Ant colonies see your bathroom the way you see your favorite vacation destination: it’s a beautiful paradise they never, ever want to leave. In fact, they love it so much here they might just move the whole family down and stay forever!
Ants are somewhat nomadic—they bop around from one place to the next in search of a forever home. Ants want to live someplace warm and sheltered from the elements, with steady access to food and water. Bonus points if it’s dimmer or darker, too.
That’s why a messy bathroom is more attractive to an ant than even a kitchen. Ants can eat (get ready to be grossed out) old rotting hair (we warned you) in your drains, pillage your trash bin for food, or turn the area behind your toilet into a buffet. Dampness and humidity mean the bathroom is warm and has drinking water, too. It’s an ant paradise!
Finding ants in your bathroom doesn’t mean your bathroom is super gross, either. It just means this spot has more suitable conditions for ants than wherever they were before. 
Clogged drains, damp and rotting wood, puddles of water, scented soaps and perfumes … these are like catnip for ants (antnip?). Until you encounter an ant infestation firsthand, chances are you wouldn’t think of these things as being problematic.
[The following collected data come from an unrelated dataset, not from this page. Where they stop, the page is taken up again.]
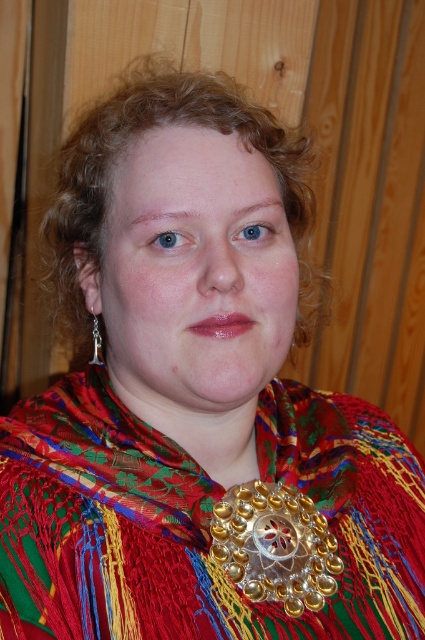 You are standing in front of the person wearing the traditional attire. You notice a point at coordinates (198,520). What object is located at this point?

The multicolored woven scarf at center is located at point (198,520).

You are an assistant helping someone dress for a cultural event. They have a multicolored woven scarf at center and a gold metallic necklace at center. Which accessory is more visible from the front?

The multicolored woven scarf at center is more visible from the front because it is in front of the gold metallic necklace at center.

You are standing in front of the person wearing the vibrant multicolored garment. There are two points marked on their attire. One is at coordinates point (62, 192) and the other at point (269, 531). Which of these points is closer to you?

Point (62, 192) is closer to you because it is further to the viewer than point (269, 531). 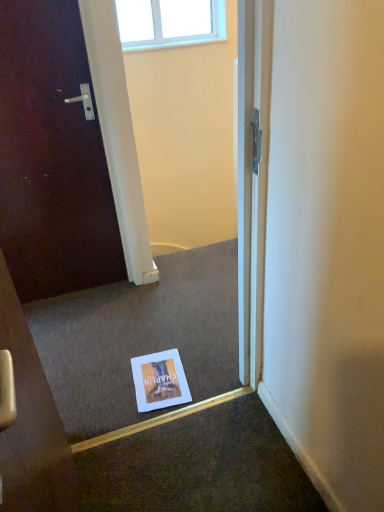 Question: Considering the positions of clear glass window at upper center and white paper flyer at center in the image, is clear glass window at upper center taller or shorter than white paper flyer at center?

Choices:
 (A) tall
 (B) short

Answer: (A)

Question: From the image's perspective, is clear glass window at upper center located above or below white paper flyer at center?

Choices:
 (A) below
 (B) above

Answer: (B)

Question: Would you say clear glass window at upper center is to the left or to the right of white paper flyer at center in the picture?

Choices:
 (A) right
 (B) left

Answer: (B)

Question: Is white paper flyer at center inside or outside of clear glass window at upper center?

Choices:
 (A) outside
 (B) inside

Answer: (A)

Question: From the image's perspective, relative to clear glass window at upper center, is white paper flyer at center above or below?

Choices:
 (A) above
 (B) below

Answer: (B)

Question: In the image, is white paper flyer at center positioned in front of or behind clear glass window at upper center?

Choices:
 (A) front
 (B) behind

Answer: (A)

Question: In terms of size, does white paper flyer at center appear bigger or smaller than clear glass window at upper center?

Choices:
 (A) big
 (B) small

Answer: (B) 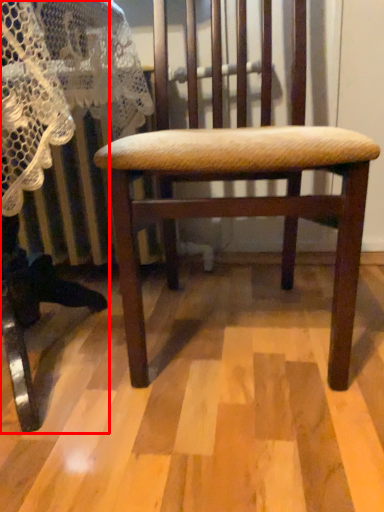 Question: From the image's perspective, what is the correct spatial relationship of rocking chair (annotated by the red box) in relation to chair?

Choices:
 (A) above
 (B) below

Answer: (B) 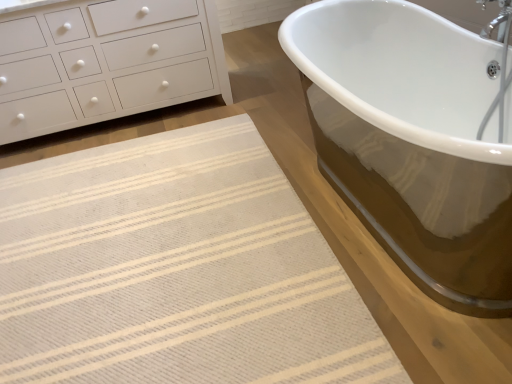 Question: Is beige woven rug at lower left completely or partially outside of white matte chest of drawers at upper left?

Choices:
 (A) yes
 (B) no

Answer: (A)

Question: Is beige woven rug at lower left thinner than white matte chest of drawers at upper left?

Choices:
 (A) yes
 (B) no

Answer: (B)

Question: Is beige woven rug at lower left directly adjacent to white matte chest of drawers at upper left?

Choices:
 (A) yes
 (B) no

Answer: (B)

Question: Is beige woven rug at lower left surrounding white matte chest of drawers at upper left?

Choices:
 (A) no
 (B) yes

Answer: (A)

Question: Is beige woven rug at lower left positioned in front of white matte chest of drawers at upper left?

Choices:
 (A) no
 (B) yes

Answer: (B)

Question: Does beige woven rug at lower left have a lesser height compared to white matte chest of drawers at upper left?

Choices:
 (A) yes
 (B) no

Answer: (A)

Question: Is beige woven rug at lower left at the back of white matte chest of drawers at upper left?

Choices:
 (A) yes
 (B) no

Answer: (B)

Question: Can you confirm if white matte chest of drawers at upper left is shorter than beige woven rug at lower left?

Choices:
 (A) yes
 (B) no

Answer: (B)

Question: Does white matte chest of drawers at upper left have a lesser width compared to beige woven rug at lower left?

Choices:
 (A) yes
 (B) no

Answer: (A)

Question: Could you tell me if white matte chest of drawers at upper left is facing beige woven rug at lower left?

Choices:
 (A) no
 (B) yes

Answer: (B)

Question: Does white matte chest of drawers at upper left lie in front of beige woven rug at lower left?

Choices:
 (A) no
 (B) yes

Answer: (A)

Question: From a real-world perspective, does white matte chest of drawers at upper left sit lower than beige woven rug at lower left?

Choices:
 (A) no
 (B) yes

Answer: (A)

Question: From the image's perspective, relative to beige woven rug at lower left, is white matte chest of drawers at upper left above or below?

Choices:
 (A) below
 (B) above

Answer: (B) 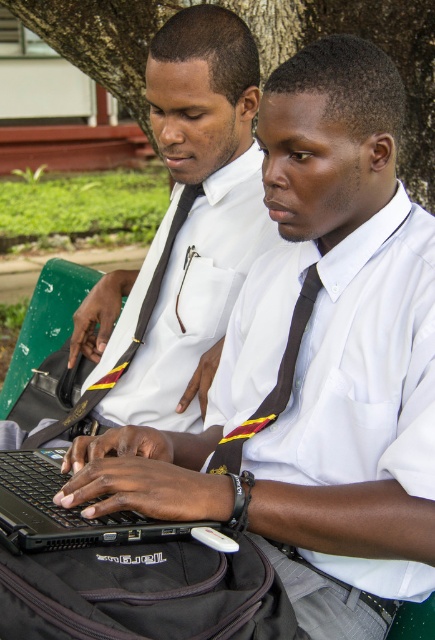 Which is behind, point (341, 4) or point (234, 445)?

Point (341, 4)

The width and height of the screenshot is (435, 640). What do you see at coordinates (378, 44) in the screenshot?
I see `green leafy tree at upper center` at bounding box center [378, 44].

This screenshot has height=640, width=435. In order to click on green leafy tree at upper center in this screenshot , I will do `click(378, 44)`.

Who is higher up, matte black laptop at center or black satin tie at center?

Positioned higher is matte black laptop at center.

Is point (244, 92) behind point (256, 426)?

Yes.

The height and width of the screenshot is (640, 435). What do you see at coordinates (180, 237) in the screenshot? I see `matte black laptop at center` at bounding box center [180, 237].

At what (x,y) coordinates should I click in order to perform the action: click on matte black laptop at center. Please return your answer as a coordinate pair (x, y). The width and height of the screenshot is (435, 640). Looking at the image, I should click on (180, 237).

Is point (254, 28) in front of point (137, 337)?

No, it is not.

Does green leafy tree at upper center have a lesser height compared to black satin tie at left?

In fact, green leafy tree at upper center may be taller than black satin tie at left.

The image size is (435, 640). What do you see at coordinates (378, 44) in the screenshot?
I see `green leafy tree at upper center` at bounding box center [378, 44].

Preventing ants in the bathroom

Preventing an ants-in-bathroom nightmare is simple, at least on paper: make your bathroom less hospitable for ants. Get rid of their food, their water supply, and the other creature comforts that ants adore.
  • After a shower, make sure steam can get out of the bathroom. Turn on the overhead fan (if you have one) and leave the bathroom door open 
  • Keep the bathroom clean, and don’t forget bathroom tiles and shower curtains
  • Use an old rag or cloth to sop up puddles of water
  • Don’t just empty the trash bin in your bathroom, but clean it out with soapy water and rinse it thoroughly, too
  • Mop regularly, and don’t miss that strip behind the toilet. If your sink is on a pedestal with free space behind it, mop there as well
  • Make sure caps and lids on soaps, perfumes, toothpaste, and deodorant are secured properly
  • Regularly unclog the sink and the bathtub
  • Thoroughly and regularly clean shower mats, and replace them if they get even mildly funky
  • If ants are coming up through the drain, it’s a strong indicator you have a leaky pipe somewhere and should call a plumber
  • As needed, seal up cracks under window frames and repair and caulk tiles

How to get rid of ants in the bathroom

Finding a colony of ants in your bathroom is a nightmare scenario. Unfortunately, it’s a lot easier to prevent ants than it is to get rid of them. But don’t call the exterminators just yet. You might be able to get rid of them without spending all that money.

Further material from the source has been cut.